(Stored data entries)

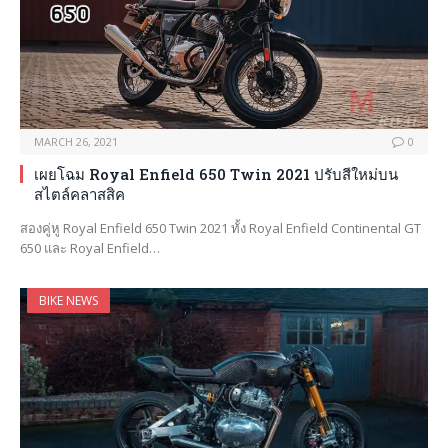
MARCH 26, 2021
0
เผยโฉม Royal Enfield 650 Twin 2021 ปรับสีใหม่บน
สไตล์คลาสสิค
สองคู่หู Royal Enfield 650 Twin 2021 ทั้ง Royal Enfield Continental GT
650 และ Royal Enfield…
BIKE NEWS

*Your goal*
Only lines holding the word "Royal" belong in the answer; copy all of them from the records.

*Written answer*
เผยโฉม Royal Enfield 650 Twin 2021 ปรับสีใหม่บน
สองคู่หู Royal Enfield 650 Twin 2021 ทั้ง Royal Enfield Continental GT
650 และ Royal Enfield…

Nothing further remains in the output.